At the start of his academic career, says Shlaim, he made a deliberate decision not to deal with the Middle East conflict. Slowly but surely, however, he was pulled into it. An article here, an article there. In 1982 he came to Israel with a stipend to write a study on the influence of the Israel Defense Forces on Israeli foreign policy. Just then the archives dealing with the 1948 war were opened, and Shlaim found himself sitting in the State Archive for days on end. "Then my eyes were opened," he says. "I had the knowledge acquired in childhood, and I believed in Israel's purity of arms, I believed that Israel was the victim. I discovered documents that showed me other things."

Benny Morris once told me that when he found a document that proved an act of massacre or murder, he was happy about the historical discovery, but felt shame as an Israeli. What did you feel?

"I didn't sit in the IDF archive and I wasn't exposed to documents about acts of murder or rape. I worked with diplomatic papers. I didn't feel shame, but I was astonished. I knew that in every country there's a gap between rhetoric and practice, but I don't know of any country where the gap is as great as in Israel. All the leaders speak about peace, Golda Meir used to say that she was willing to travel anywhere in the world to make peace. But these were not truthful words. In the archive, in the Israeli papers, I found that all the Arab leaders were practical people, people who wanted peace.

"Take, for example, Hosni Zaim (the Syrian chief of staff who took over the government in 1949 and was deposed a few months later - M.R.). He said that his ambition was to be the first Arab leader to make peace with Israel. He proposed an exchange of ambassadors, agreed to absorb a quarter of a million Palestinian refugees in Syria, but demanded that the border pass through the middle of Lake Kinneret. He didn't issue any ultimatum about the rest of the refugees. I was astonished by the Israeli reaction.

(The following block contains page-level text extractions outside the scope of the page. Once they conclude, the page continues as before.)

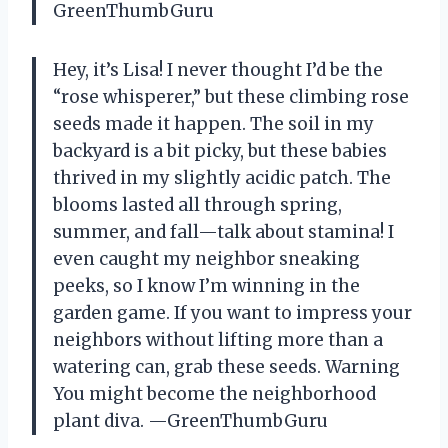
GreenThumbGuru
Hey, it’s Lisa! I never thought I’d be the
“rose whisperer,” but these climbing rose
seeds made it happen. The soil in my
backyard is a bit picky, but these babies
thrived in my slightly acidic patch. The
blooms lasted all through spring,
summer, and fall—talk about stamina! I
even caught my neighbor sneaking
peeks, so I know I’m winning in the
garden game. If you want to impress your
neighbors without lifting more than a
watering can, grab these seeds. Warning
You might become the neighborhood
plant diva. —GreenThumbGuru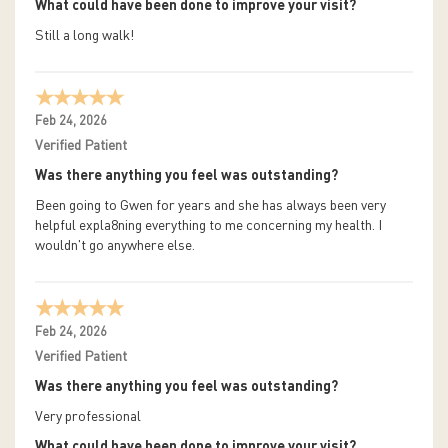
What could have been done to improve your visit?
Still a long walk!
Feb 24, 2026
Verified Patient
Was there anything you feel was outstanding?
Been going to Gwen for years and she has always been very
helpful expla8ning everything to me concerning my health. I
wouldn't go anywhere else.
Feb 24, 2026
Verified Patient
Was there anything you feel was outstanding?
Very professional
What could have been done to improve your visit?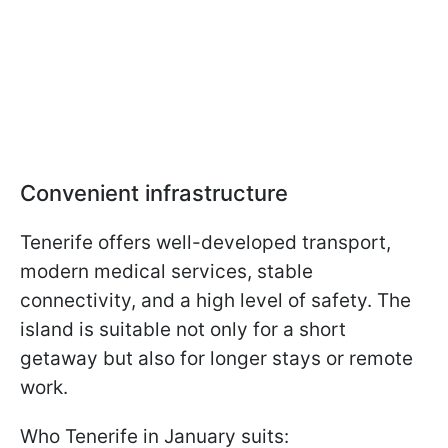
Convenient infrastructure
Tenerife offers well-developed transport,
modern medical services, stable
connectivity, and a high level of safety. The
island is suitable not only for a short
getaway but also for longer stays or remote
work.
Who Tenerife in January suits: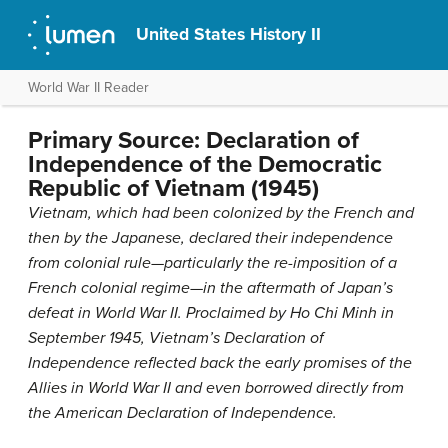
United States History II
World War II Reader
Primary Source: Declaration of
Independence of the Democratic
Republic of Vietnam (1945)
Vietnam, which had been colonized by the French and
then by the Japanese, declared their independence
from colonial rule—particularly the re-imposition of a
French colonial regime—in the aftermath of Japan’s
defeat in World War II. Proclaimed by Ho Chi Minh in
September 1945, Vietnam’s Declaration of
Independence reflected back the early promises of the
Allies in World War II and even borrowed directly from
the American Declaration of Independence.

Ben-Gurion said: First we'll sign a cease-fire agreement with Syria, then we'll see. That destroyed my childhood version. It's not that Ben-Gurion didn't want peace, he wanted peace, but on the basis of the status quo. Israel said at the time that there was nobody to talk to. The truth is that Israel was actually saying that there was nothing to talk about."

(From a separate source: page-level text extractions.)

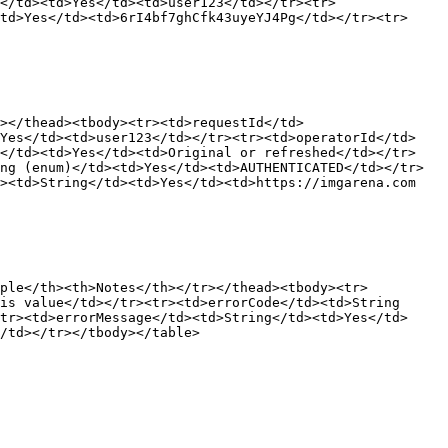
</td><td>Yes</td><td>user123</td></tr><tr>
td>Yes</td><td>6rI4bf7ghCfk43uyeYJ4Pg</td></tr><tr>
></thead><tbody><tr><td>requestId</td>
>Yes</td><td>user123</td></tr><tr><td>operatorId</td>
g</td><td>Yes</td><td>Original or refreshed</td></tr>
ng (enum)</td><td>Yes</td><td>AUTHENTICATED</td></tr>
><td>String</td><td>Yes</td><td>https://imgarena.com 
mple</th><th>Notes</th></tr></thead><tbody><tr>
is value</td></tr><tr><td>errorCode</td><td>String 
tr><td>errorMessage</td><td>String</td><td>Yes</td>
/td></tr></tbody></table>
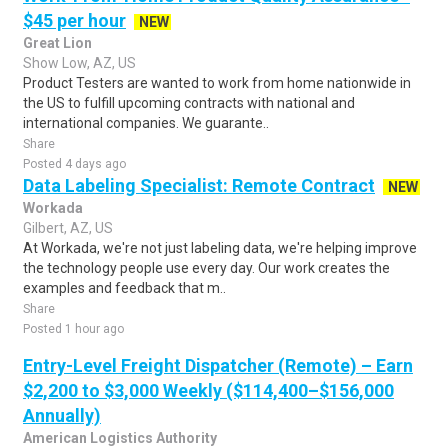
$45 per hour
NEW
Great Lion
Show Low, AZ, US
Product Testers are wanted to work from home nationwide in
the US to fulfill upcoming contracts with national and
international companies. We guarante..
Share
Posted 4 days ago
Data Labeling Specialist: Remote Contract
NEW
Workada
Gilbert, AZ, US
At Workada, we're not just labeling data, we're helping improve
the technology people use every day. Our work creates the
examples and feedback that m..
Share
Posted 1 hour ago
Entry-Level Freight Dispatcher (Remote) – Earn
$2,200 to $3,000 Weekly ($114,400–$156,000
Annually)
American Logistics Authority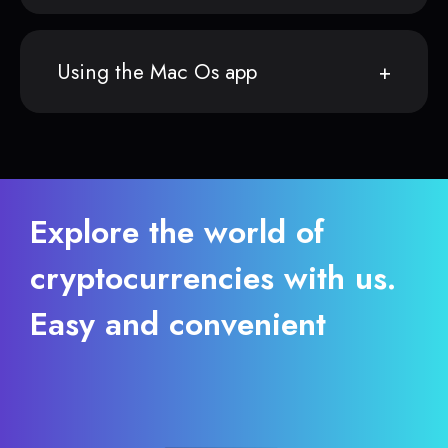
Using the Mac Os app
Explore the world of
cryptocurrencies with us.
Easy and convenient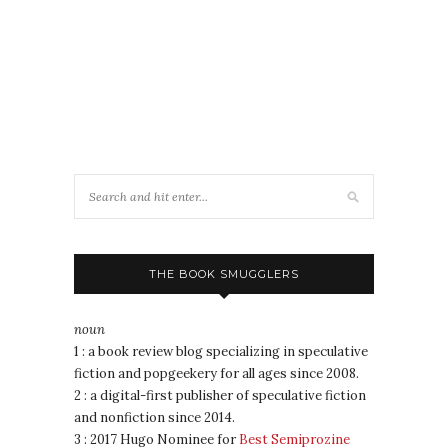
THE BOOK SMUGGLERS
noun
1 : a book review blog specializing in speculative
fiction and popgeekery for all ages since 2008.
2 : a digital-first publisher of speculative fiction
and nonfiction since 2014.
3 : 2017 Hugo Nominee for
Best Semiprozine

Based on this statement, which took shape among the shelves of the State Archive in Jerusalem, Shlaim wrote his book "Collusion in Transjordan," which was published the same year as the books by Morris, Pappe and Flapan, those same famous - or infamous - "new historians," depending on the eye of the beholder.

In an article by Shlaim a few years ago, he summarized what seemed to him the five main arguments of the new historians:

* The official version said that Britain tried to prevent the establishment of a Jewish state; the "new historians" claimed that it tried to prevent the establishment of a Palestinian state

* The official version said that the Palestinians fled their homes of their own free will; the "new historians" said that the refugees were chased out or expelled

* The official version said that the balance of power was in favor of the Arabs; the "new historians" said that Israel had the advantage both in manpower and in arms

* The official version said that the Arabs had a coordinated plan to destroy Israel; the "new historians" said that the Arabs were divided

* The official version said that Arab intransigence prevented peace; the "new historians" said that Israel is primarily to blame for the dead end.